Tutorial 7: Plug In Your World — Custom Services¶

Sometimes your agents need to talk to the rest of your world—clusters, databases, storage systems, internal APIs. Instead of wiring that logic into every graph_fn, AetherGraph lets you attach custom services to the context object:

# Later inside a graph or tool
await context.trainer().submit(spec)
await context.storage().put("/tmp/report.pdf")
status = await context.tracker().job_status(job_id)

This tutorial shows how to:

Define a small service class (just Python).
Register it so it appears as context.<name>().
Use it from graph_fn / @tool code.
Apply practical patterns (HPC jobs, storage, external APIs).

Goal: keep agent logic clean and move integration glue into reusable, testable services.

1. What is a Custom Service, Really?¶

A custom service is a long‑lived Python object the runtime injects into every NodeContext under a chosen name.

Once registered, it works anywhere:

@graph_fn(name="demo_trainer")
async def demo_trainer(*, context):
    job_id = await context.trainer().submit({"epochs": 10})
    return {"job_id": job_id}

Key properties

Named entrypoint — you choose the accessor (e.g., trainer, storage, models).
Shared instance — one instance reused across nodes/runs (unless you design otherwise).
Context‑aware — methods can access the current NodeContext (run_id, graph_id, node_id).
Async‑first — works naturally with await and the event loop.

Use a service when you have state or connectivity to share: clients, pools, caches, queues, background workers. For pure functions, a regular module is fine.

2. Minimal Service: from Zero to `context.trainer()`¶

Step 1: Define a service class¶

Most custom services inherit from Service (aka BaseContextService) to get handy utilities: access to the current context, a service‑wide mutex, and helpers to run blocking code.

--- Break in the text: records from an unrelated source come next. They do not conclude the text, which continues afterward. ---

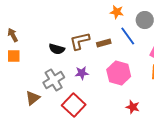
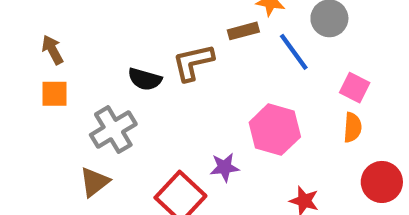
brown rectangle: (104, 43) -> (243, 31), moved
purple star: (82, 73) -> (224, 167), moved
gray cross: (54, 80) -> (113, 130), moved

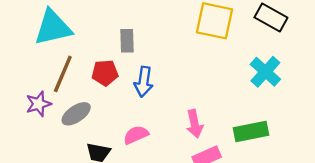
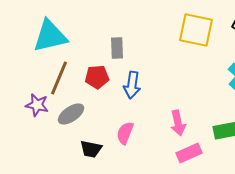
purple star: (38, 104) -> (37, 105), turned 30
pink semicircle: (136, 135) -> (125, 133), turned -45

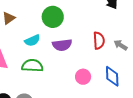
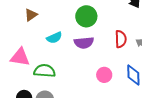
green circle: (53, 17) -> (86, 16), moved
green semicircle: (32, 66) -> (45, 71), moved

from aethergraph.services.runtime.base import Service

class Trainer(Service):
    async def submit(self, spec: dict) -> str:
        """Submit a training job to your cluster/scheduler."""
        job_id = await self._submit_to_cluster(spec)  # implement backend call
        return job_id

    async def inspect_job(self, job_id: str) -> dict:
        status = await self._query_cluster(job_id)    # implement backend call
        return {"job_id": job_id, "status": status}

Notes

self.ctx() gives you the current NodeContext at call time—so logs, memory, and artifacts are run‑scoped automatically.
The service can hold internal state (connection pools, caches) across calls.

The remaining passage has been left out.